═════ DATA TO USE
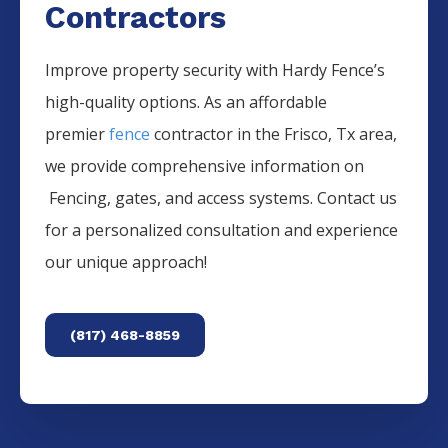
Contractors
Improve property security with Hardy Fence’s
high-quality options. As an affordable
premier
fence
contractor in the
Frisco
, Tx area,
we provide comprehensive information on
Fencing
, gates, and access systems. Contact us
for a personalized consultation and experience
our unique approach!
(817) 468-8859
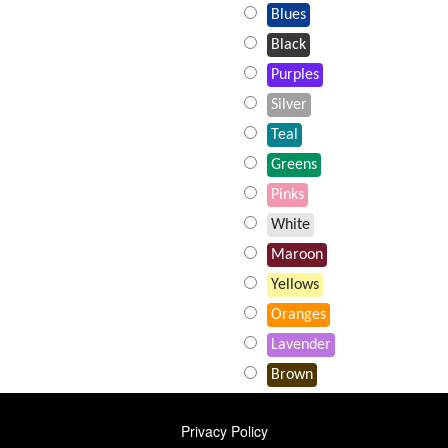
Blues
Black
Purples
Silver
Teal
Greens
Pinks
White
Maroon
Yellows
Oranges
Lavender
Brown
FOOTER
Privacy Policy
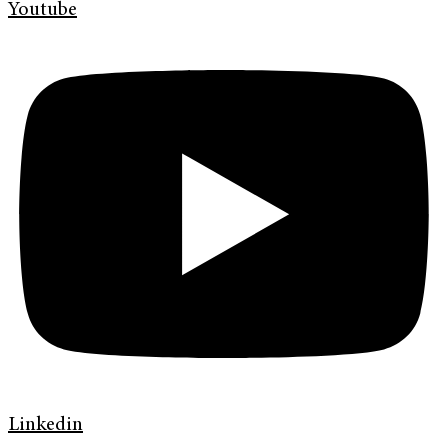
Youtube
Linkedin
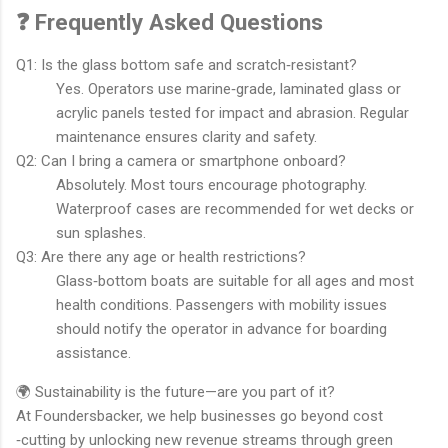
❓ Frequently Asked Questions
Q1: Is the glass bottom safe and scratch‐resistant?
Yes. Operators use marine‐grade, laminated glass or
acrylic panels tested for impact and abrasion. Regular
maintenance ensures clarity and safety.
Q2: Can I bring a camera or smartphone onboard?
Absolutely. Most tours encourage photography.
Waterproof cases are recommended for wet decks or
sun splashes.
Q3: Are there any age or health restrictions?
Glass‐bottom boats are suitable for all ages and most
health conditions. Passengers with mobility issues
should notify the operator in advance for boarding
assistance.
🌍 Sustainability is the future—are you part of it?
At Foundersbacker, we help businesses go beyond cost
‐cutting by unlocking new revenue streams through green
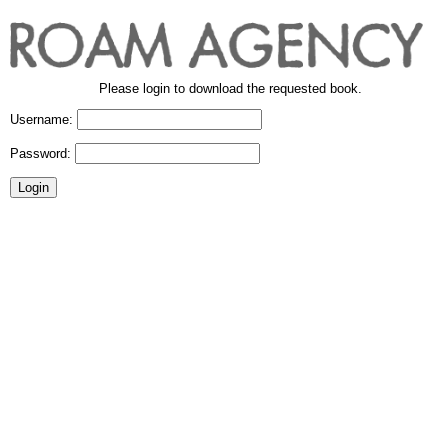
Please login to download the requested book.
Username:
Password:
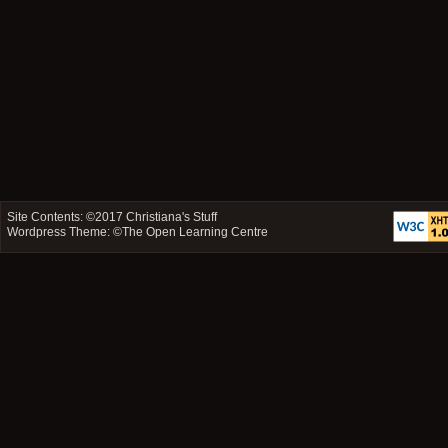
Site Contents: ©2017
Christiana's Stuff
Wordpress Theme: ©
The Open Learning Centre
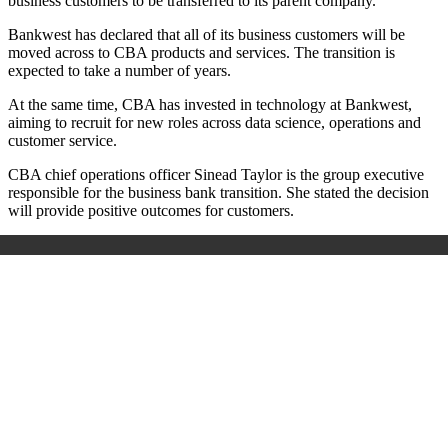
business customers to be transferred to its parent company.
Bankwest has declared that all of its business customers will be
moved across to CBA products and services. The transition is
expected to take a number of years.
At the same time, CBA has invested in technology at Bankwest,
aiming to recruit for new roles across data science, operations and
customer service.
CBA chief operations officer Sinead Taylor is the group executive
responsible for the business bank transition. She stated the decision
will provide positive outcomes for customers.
══════════
═════ DATA TO USE
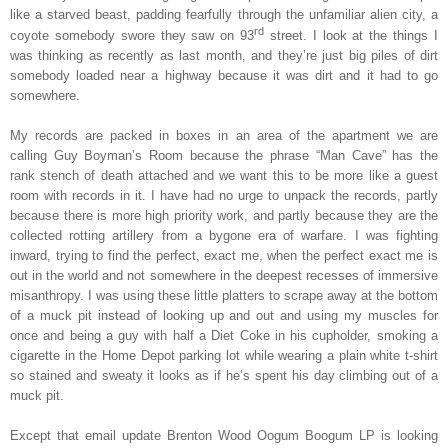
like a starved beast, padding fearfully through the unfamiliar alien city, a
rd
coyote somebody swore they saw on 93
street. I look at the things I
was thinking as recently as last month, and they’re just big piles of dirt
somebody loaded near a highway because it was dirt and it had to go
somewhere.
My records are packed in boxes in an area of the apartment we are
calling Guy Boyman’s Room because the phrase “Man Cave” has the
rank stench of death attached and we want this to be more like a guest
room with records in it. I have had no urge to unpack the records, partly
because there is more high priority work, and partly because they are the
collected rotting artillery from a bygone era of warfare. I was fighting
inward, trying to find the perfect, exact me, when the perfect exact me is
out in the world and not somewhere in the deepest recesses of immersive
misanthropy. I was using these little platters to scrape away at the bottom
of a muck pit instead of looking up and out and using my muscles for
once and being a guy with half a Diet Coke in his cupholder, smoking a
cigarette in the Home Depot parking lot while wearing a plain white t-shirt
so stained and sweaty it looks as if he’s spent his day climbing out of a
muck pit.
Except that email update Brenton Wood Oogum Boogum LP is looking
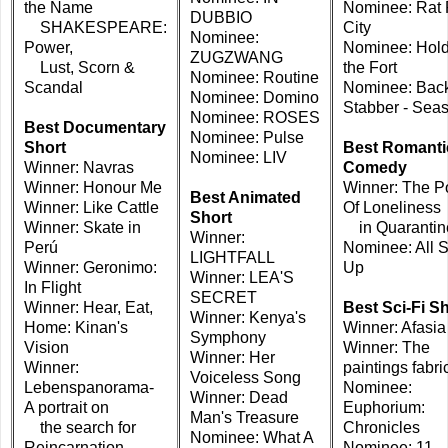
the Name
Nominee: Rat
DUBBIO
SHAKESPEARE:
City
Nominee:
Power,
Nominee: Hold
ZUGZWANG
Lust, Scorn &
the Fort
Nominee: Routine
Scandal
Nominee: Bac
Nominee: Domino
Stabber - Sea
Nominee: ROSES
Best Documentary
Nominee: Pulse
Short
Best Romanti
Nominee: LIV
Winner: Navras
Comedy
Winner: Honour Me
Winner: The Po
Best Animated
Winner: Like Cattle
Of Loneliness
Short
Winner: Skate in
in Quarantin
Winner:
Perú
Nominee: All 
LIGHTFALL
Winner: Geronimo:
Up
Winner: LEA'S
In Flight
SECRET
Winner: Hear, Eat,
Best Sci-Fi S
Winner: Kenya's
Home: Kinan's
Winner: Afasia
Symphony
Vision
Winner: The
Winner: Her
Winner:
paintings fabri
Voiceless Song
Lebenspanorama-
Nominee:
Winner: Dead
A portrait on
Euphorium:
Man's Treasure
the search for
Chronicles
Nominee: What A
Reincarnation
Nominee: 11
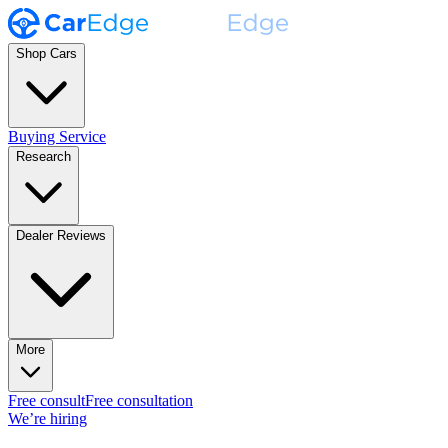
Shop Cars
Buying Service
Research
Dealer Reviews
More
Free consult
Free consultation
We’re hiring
══════════
═════ DATA TO USE
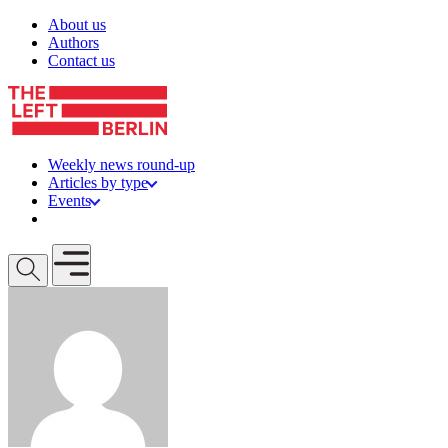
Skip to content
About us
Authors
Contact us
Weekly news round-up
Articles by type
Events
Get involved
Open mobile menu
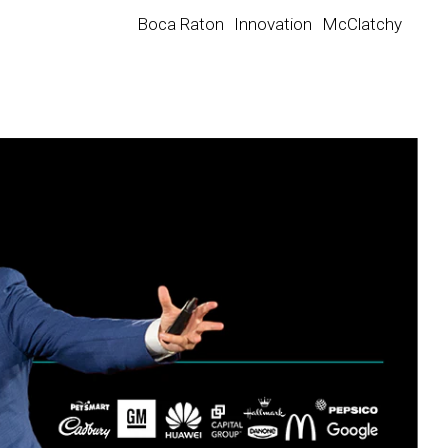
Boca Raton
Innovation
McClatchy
══════════
REQUIRED WORK: Wherever a line above includes the string "that", count it; give only the final tally.

ANSWER SECTION: 2